= Problem to solve =
Each line below must be printed again exactly.

[Extracted page text data]
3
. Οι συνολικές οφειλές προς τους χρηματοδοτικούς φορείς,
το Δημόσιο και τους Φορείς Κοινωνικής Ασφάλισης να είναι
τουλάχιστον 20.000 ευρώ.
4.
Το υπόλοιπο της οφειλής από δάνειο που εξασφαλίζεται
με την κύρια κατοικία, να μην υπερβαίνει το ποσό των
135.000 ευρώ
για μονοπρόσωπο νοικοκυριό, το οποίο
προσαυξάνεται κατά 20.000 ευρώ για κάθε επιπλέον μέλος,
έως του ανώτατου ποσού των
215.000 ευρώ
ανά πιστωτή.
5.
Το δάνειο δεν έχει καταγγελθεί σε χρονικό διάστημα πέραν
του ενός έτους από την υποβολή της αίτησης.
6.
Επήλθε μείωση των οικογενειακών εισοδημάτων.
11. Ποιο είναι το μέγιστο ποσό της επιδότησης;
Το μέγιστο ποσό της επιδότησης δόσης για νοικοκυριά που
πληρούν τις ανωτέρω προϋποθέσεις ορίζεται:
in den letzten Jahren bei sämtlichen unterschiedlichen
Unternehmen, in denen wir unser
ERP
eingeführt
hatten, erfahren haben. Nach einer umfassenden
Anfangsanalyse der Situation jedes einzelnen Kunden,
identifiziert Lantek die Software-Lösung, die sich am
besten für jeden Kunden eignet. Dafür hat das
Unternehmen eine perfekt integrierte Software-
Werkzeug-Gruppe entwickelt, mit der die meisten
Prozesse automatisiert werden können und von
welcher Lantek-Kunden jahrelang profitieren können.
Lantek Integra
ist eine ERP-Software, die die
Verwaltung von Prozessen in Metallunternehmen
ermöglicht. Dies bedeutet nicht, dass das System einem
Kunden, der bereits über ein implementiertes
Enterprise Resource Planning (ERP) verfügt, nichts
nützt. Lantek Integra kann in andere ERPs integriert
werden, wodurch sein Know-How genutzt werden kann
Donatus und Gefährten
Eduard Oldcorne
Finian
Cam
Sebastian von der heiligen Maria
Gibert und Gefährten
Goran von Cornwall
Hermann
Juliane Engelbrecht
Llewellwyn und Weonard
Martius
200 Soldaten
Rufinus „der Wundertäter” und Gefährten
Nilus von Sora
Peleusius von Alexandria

= Answer for the task =
3
. Οι συνολικές οφειλές προς τους χρηματοδοτικούς φορείς,
το Δημόσιο και τους Φορείς Κοινωνικής Ασφάλισης να είναι
τουλάχιστον 20.000 ευρώ.
4.
Το υπόλοιπο της οφειλής από δάνειο που εξασφαλίζεται
με την κύρια κατοικία, να μην υπερβαίνει το ποσό των
135.000 ευρώ
για μονοπρόσωπο νοικοκυριό, το οποίο
προσαυξάνεται κατά 20.000 ευρώ για κάθε επιπλέον μέλος,
έως του ανώτατου ποσού των
215.000 ευρώ
ανά πιστωτή.
5.
Το δάνειο δεν έχει καταγγελθεί σε χρονικό διάστημα πέραν
του ενός έτους από την υποβολή της αίτησης.
6.
Επήλθε μείωση των οικογενειακών εισοδημάτων.
11. Ποιο είναι το μέγιστο ποσό της επιδότησης;
Το μέγιστο ποσό της επιδότησης δόσης για νοικοκυριά που
πληρούν τις ανωτέρω προϋποθέσεις ορίζεται:
in den letzten Jahren bei sämtlichen unterschiedlichen
Unternehmen, in denen wir unser
ERP
eingeführt
hatten, erfahren haben. Nach einer umfassenden
Anfangsanalyse der Situation jedes einzelnen Kunden,
identifiziert Lantek die Software-Lösung, die sich am
besten für jeden Kunden eignet. Dafür hat das
Unternehmen eine perfekt integrierte Software-
Werkzeug-Gruppe entwickelt, mit der die meisten
Prozesse automatisiert werden können und von
welcher Lantek-Kunden jahrelang profitieren können.
Lantek Integra
ist eine ERP-Software, die die
Verwaltung von Prozessen in Metallunternehmen
ermöglicht. Dies bedeutet nicht, dass das System einem
Kunden, der bereits über ein implementiertes
Enterprise Resource Planning (ERP) verfügt, nichts
nützt. Lantek Integra kann in andere ERPs integriert
werden, wodurch sein Know-How genutzt werden kann
Donatus und Gefährten
Eduard Oldcorne
Finian
Cam
Sebastian von der heiligen Maria
Gibert und Gefährten
Goran von Cornwall
Hermann
Juliane Engelbrecht
Llewellwyn und Weonard
Martius
200 Soldaten
Rufinus „der Wundertäter” und Gefährten
Nilus von Sora
Peleusius von Alexandria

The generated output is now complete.